The data section start

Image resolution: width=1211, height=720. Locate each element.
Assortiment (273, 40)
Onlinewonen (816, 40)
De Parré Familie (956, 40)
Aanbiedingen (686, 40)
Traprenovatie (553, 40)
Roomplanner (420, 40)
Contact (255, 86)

The data section end
The data section start

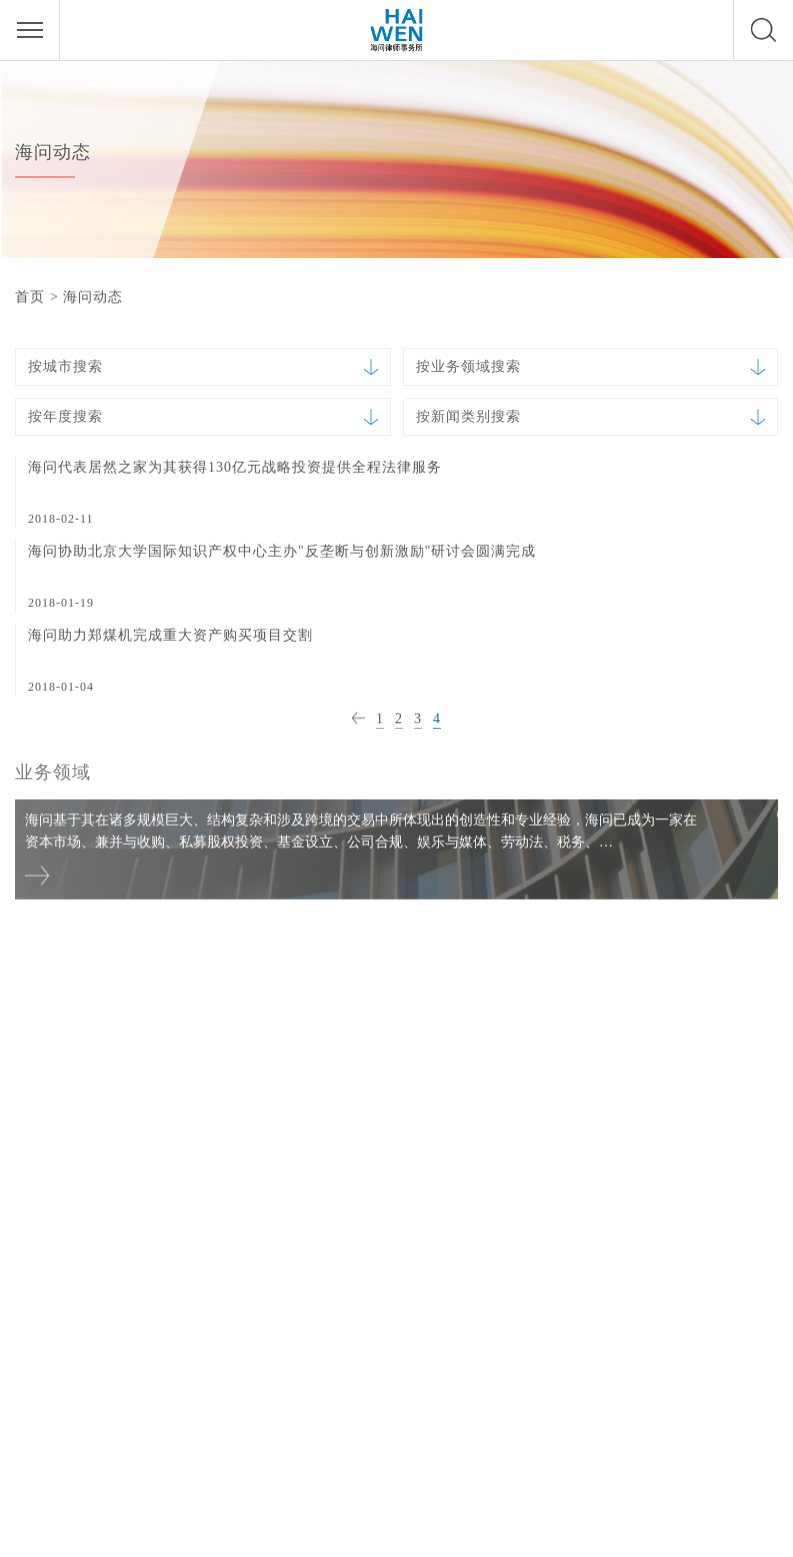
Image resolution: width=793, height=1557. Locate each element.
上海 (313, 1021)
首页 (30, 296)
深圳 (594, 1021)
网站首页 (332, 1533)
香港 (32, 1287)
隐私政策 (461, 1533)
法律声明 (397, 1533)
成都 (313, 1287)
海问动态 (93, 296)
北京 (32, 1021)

The data section end
The data section start

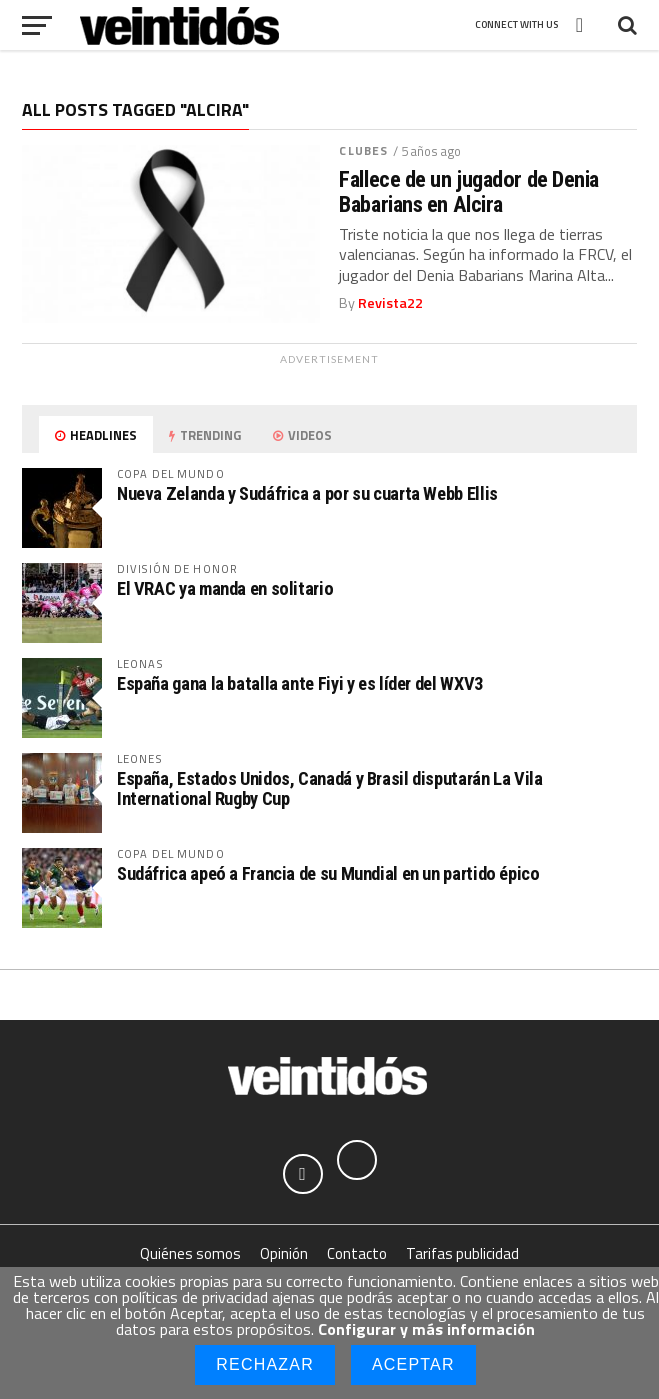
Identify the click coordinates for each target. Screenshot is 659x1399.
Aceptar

The data section end

What you should do>
Transcribe the records above exactly, beginning at the line that contains "Image resolution: width=1211, height=720." and ending with the line that contains "Contact (255, 86)", both included, and nothing else.

Response for this exercise>
Image resolution: width=1211, height=720. Locate each element.
Assortiment (273, 40)
Onlinewonen (816, 40)
De Parré Familie (956, 40)
Aanbiedingen (686, 40)
Traprenovatie (553, 40)
Roomplanner (420, 40)
Contact (255, 86)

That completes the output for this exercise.